Par des mémoires en défense enregistrés le 29 août et 28 septembre 2022 et 17 mars 2023, la commune de Thiéfosse, représentée par Me Babel, conclut au rejet de la requête et à la mise à la charge de M. A d’une somme de 2 000 euros en application de l’article L. 761-1 du code de justice administrative.
Elle fait valoir que :
— la requête est tardive ;
— la créance est prescrite ; le courrier du 15 juillet 2021 n’a pas interrompu le délai de prescription ; les années 2016 et 2017 étaient déjà prescrites lors de l’envoi de ce courrier ;
— les moyens soulevés par le requérant ne sont pas fondés.
Vu les autres pièces du dossier.
Vu :
— la loi n° 84-53 du 26 janvier 1984 ;
— le décret n° 2004-777 du 29 juillet 2004 ;
— le code de justice administrative.
Les parties ont été régulièrement averties du jour de l’audience.

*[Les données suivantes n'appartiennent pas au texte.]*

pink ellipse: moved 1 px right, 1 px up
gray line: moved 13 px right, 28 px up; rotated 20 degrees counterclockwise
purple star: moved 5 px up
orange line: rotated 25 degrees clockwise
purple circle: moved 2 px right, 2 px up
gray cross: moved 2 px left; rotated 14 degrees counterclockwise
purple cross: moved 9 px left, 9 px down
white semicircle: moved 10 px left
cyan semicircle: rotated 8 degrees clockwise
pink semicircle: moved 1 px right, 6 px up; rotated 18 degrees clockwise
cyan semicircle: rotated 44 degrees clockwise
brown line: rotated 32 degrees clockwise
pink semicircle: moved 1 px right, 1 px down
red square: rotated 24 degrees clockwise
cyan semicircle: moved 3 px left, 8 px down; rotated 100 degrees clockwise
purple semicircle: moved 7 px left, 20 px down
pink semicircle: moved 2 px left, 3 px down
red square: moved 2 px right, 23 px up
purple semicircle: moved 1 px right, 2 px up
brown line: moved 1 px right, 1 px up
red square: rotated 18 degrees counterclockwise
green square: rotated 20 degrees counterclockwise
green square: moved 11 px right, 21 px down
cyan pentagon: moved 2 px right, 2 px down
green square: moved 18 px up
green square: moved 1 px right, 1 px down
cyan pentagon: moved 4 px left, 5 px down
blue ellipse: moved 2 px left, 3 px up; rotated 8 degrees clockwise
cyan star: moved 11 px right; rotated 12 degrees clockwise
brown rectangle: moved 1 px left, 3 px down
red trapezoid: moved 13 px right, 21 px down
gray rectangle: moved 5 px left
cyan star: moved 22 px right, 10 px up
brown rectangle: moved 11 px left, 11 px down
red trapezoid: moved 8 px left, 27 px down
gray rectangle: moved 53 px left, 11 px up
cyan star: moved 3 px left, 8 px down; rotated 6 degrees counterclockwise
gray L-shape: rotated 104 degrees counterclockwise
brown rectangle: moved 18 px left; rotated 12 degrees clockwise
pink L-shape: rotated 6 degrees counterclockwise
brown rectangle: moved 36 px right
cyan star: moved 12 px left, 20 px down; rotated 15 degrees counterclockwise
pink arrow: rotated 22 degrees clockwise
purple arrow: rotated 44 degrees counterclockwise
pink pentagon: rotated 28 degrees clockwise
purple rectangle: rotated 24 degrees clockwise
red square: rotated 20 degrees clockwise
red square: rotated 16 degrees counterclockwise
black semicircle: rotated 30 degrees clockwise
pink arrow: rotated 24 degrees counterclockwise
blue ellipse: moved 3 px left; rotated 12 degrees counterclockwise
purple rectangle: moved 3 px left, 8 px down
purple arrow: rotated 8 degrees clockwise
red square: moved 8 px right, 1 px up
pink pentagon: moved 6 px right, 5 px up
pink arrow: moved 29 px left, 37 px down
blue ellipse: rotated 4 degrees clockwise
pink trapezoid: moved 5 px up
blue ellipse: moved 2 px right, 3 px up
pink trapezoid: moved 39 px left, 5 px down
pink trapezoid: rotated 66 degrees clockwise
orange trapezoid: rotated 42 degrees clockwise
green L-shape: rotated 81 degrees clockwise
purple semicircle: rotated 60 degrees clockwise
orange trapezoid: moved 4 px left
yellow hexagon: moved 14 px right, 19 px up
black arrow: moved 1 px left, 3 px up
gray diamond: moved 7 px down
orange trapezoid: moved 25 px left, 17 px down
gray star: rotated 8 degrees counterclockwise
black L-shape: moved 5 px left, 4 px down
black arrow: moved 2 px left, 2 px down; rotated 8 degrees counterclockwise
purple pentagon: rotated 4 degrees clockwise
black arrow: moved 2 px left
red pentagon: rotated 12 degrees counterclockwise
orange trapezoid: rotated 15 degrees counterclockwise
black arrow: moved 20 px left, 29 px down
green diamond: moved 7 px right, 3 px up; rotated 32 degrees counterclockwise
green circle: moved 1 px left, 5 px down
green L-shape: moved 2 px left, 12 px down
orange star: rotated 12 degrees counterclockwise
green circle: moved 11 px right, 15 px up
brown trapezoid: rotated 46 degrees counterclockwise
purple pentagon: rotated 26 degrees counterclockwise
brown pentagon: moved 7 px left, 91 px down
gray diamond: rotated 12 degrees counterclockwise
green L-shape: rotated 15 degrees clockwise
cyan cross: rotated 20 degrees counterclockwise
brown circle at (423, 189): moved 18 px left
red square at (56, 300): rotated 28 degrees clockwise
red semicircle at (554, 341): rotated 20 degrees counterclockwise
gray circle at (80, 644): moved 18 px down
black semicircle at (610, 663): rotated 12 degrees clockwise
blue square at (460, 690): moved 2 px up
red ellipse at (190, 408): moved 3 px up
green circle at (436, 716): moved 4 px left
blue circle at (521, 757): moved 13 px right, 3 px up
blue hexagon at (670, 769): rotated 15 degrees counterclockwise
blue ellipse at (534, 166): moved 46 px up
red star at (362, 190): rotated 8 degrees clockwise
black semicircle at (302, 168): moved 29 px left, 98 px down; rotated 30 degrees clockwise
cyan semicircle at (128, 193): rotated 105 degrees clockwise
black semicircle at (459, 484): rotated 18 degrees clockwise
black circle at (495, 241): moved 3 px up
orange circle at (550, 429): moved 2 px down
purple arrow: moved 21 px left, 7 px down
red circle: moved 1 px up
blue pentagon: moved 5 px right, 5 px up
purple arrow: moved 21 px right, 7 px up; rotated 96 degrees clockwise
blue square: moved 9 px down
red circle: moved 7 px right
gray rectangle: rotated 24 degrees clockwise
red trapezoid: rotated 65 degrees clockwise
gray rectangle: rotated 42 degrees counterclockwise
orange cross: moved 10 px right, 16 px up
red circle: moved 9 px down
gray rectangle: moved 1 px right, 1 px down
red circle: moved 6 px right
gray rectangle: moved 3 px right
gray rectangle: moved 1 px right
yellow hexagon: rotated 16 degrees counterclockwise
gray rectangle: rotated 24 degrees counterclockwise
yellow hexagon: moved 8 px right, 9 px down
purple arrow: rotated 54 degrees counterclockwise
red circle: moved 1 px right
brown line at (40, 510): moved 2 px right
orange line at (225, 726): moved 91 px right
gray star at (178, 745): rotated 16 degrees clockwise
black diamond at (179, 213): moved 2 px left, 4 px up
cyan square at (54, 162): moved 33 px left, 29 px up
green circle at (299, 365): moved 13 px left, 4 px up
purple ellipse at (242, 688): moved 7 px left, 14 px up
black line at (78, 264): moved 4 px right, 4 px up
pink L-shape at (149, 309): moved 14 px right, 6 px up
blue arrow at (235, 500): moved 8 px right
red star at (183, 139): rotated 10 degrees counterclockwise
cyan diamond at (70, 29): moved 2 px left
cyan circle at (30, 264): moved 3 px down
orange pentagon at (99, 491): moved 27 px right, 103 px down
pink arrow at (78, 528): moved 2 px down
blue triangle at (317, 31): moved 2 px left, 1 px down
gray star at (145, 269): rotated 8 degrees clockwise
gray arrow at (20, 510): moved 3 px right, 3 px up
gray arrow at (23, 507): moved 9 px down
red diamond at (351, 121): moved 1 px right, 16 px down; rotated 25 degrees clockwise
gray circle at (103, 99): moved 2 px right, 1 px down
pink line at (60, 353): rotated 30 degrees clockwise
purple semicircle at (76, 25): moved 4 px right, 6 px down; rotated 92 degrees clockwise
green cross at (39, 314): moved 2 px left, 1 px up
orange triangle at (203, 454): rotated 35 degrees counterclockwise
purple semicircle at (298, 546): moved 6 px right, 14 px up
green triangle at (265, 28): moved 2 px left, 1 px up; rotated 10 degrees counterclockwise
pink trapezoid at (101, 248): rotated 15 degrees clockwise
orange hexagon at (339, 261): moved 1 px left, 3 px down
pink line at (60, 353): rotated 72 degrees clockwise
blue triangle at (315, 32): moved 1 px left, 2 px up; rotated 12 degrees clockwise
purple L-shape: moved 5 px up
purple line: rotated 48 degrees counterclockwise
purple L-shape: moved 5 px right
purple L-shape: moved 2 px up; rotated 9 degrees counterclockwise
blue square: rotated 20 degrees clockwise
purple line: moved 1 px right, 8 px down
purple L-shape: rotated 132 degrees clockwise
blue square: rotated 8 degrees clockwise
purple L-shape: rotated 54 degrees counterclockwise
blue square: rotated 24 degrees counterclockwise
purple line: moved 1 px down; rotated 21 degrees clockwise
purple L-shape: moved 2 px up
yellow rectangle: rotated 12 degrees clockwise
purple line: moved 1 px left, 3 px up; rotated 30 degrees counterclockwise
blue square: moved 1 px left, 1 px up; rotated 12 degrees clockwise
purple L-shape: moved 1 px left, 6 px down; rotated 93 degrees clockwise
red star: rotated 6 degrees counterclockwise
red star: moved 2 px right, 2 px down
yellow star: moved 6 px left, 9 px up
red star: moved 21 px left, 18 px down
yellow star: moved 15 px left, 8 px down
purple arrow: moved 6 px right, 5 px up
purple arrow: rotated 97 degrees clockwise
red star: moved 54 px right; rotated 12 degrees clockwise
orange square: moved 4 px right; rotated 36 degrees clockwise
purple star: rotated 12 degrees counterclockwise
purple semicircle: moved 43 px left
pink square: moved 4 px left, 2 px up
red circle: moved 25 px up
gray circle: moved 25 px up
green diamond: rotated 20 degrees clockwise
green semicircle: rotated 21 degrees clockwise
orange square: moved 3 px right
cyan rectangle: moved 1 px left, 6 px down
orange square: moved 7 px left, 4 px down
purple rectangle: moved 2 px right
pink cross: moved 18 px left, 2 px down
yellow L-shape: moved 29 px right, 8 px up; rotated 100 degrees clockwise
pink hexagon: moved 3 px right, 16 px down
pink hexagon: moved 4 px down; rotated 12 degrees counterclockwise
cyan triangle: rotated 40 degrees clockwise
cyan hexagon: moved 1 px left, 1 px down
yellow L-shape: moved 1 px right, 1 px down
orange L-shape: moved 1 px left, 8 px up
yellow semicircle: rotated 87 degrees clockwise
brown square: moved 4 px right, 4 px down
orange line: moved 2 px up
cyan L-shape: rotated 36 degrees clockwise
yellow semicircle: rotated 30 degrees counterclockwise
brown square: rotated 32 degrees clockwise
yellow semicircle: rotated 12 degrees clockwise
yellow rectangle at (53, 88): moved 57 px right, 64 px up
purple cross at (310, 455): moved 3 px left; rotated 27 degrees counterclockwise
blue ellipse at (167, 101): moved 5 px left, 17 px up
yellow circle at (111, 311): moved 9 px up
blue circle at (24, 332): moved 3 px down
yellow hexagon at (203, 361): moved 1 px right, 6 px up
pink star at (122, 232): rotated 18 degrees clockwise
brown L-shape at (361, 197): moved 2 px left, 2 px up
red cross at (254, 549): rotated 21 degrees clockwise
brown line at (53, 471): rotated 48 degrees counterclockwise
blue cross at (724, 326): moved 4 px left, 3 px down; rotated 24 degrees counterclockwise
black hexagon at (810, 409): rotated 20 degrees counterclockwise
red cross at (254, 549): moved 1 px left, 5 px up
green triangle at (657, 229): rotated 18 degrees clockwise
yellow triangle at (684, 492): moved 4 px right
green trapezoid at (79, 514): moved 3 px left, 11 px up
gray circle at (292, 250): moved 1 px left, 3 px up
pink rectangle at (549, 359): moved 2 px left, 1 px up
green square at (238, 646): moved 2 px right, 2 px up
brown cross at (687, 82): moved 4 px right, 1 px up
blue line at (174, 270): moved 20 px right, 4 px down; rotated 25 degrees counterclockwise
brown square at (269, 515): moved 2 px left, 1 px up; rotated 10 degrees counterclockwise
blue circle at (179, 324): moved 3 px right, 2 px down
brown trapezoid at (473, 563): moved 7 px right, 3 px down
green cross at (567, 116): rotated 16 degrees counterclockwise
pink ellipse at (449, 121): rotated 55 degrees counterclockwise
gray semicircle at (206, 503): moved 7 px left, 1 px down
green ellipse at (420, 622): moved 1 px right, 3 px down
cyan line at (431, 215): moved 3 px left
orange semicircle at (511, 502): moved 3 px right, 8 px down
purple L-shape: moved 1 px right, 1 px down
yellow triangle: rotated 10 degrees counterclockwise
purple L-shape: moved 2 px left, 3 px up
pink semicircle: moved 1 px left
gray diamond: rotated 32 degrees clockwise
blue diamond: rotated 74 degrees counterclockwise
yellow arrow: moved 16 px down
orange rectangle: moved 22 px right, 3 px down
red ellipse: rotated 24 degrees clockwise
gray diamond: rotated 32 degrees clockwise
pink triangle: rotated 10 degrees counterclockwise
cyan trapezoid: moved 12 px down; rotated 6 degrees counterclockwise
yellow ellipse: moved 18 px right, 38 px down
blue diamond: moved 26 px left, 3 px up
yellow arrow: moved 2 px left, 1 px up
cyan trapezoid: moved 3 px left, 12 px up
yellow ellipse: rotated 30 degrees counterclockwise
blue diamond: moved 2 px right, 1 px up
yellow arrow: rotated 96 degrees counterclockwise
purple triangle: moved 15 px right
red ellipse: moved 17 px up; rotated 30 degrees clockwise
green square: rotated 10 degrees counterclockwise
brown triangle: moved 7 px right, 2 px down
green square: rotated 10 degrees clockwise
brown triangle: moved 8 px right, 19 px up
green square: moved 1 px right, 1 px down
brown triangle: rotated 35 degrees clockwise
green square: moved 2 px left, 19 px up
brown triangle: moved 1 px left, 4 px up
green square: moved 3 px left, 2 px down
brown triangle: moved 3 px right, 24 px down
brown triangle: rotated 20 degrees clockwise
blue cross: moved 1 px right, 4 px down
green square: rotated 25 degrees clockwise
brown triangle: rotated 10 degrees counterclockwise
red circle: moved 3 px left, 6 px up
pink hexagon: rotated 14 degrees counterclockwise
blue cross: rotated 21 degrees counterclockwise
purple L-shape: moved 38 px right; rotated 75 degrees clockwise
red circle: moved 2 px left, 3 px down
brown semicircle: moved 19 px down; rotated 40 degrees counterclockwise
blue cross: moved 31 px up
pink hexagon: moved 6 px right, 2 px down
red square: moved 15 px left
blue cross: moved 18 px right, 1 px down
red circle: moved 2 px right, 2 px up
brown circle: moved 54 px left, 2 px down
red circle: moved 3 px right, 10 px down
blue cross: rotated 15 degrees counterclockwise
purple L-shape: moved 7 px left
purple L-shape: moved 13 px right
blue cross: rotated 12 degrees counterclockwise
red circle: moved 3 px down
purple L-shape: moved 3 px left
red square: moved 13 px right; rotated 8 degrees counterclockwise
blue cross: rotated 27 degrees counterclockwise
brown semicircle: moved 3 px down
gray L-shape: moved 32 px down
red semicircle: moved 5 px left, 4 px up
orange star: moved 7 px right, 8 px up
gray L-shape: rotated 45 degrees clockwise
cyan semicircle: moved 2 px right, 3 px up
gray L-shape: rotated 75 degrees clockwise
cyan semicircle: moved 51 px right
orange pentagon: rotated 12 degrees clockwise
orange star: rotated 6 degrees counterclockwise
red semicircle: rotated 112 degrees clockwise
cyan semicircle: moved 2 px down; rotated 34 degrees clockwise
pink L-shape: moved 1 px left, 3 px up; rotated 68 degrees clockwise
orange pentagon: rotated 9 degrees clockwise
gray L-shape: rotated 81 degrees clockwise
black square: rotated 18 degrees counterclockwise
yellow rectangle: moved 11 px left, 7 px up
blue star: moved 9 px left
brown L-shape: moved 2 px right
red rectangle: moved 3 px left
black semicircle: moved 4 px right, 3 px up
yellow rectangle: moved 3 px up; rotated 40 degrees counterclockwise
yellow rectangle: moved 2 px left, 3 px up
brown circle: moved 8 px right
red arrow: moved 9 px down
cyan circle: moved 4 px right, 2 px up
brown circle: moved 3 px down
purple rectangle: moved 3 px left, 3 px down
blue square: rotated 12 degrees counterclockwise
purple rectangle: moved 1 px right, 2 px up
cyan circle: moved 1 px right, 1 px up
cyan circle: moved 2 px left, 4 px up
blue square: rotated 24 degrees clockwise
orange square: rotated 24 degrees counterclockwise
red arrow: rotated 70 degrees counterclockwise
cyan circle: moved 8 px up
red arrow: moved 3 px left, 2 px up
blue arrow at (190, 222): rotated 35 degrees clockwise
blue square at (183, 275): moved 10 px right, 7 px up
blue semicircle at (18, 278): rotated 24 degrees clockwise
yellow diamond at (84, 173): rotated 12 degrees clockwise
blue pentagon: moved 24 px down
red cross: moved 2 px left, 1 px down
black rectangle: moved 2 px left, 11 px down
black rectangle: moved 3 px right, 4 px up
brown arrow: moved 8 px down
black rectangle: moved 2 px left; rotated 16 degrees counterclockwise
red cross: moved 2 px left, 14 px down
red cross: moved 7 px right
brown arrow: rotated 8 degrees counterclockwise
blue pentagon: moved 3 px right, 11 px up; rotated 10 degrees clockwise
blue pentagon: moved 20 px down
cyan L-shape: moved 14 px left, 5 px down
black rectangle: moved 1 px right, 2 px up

Ont été entendus au cours de l’audience publique :
— le rapport de Mme Milin-Rance, rapporteure,
— les conclusions de M. Gottlieb, rapporteur public,
— les observations Me Picoche, représentant M. A,
— et les observations de Me Babel représentant la commune de Thiéfosse.
Considérant ce qui suit :
1. M. A, agent de maîtrise au sein de la commune de Thiéfosse, a été autorisé à exercer ses fonctions à temps partiel, pour une quotité de 60 %, à compter du 1er septembre 2011 jusqu’au 31 août 2014. A l’issue de cette période, il a continué à exercer ses fonctions à temps partiel jusqu’au 28 février 2017, date à laquelle il a été placé en congé de maladie imputable au service. Il a bénéficié d’un congé de longue maladie du 1er avril 2019 au 11 avril 2022, date à laquelle il a été placé en disponibilité d’office pour raisons de santé. Par un courrier en date du 15 juillet 2021, réceptionné le 30 juillet 2021, il a demandé à la commune de régulariser son traitement et de reconstituer sa carrière eu égard au fait qu’il n’avait pas demandé le renouvellement de la période de travail à temps partiel. Par courrier en date du 10 septembre 2021, le maire de la commune a rejeté sa demande au motif principal qu’il n’a jamais formulé de demande de réintégration. M. A demande au tribunal d’annuler cette décision et de condamner la commune à lui verser une somme de 57 099,66 euros à titre d’arriérés de traitement pour la période du 1er août 2016 au 30 avril 2022, une somme de 1 667,13 euros par mois à partir de juin 2022 et des arriérés de prestations au titre de la prévoyance.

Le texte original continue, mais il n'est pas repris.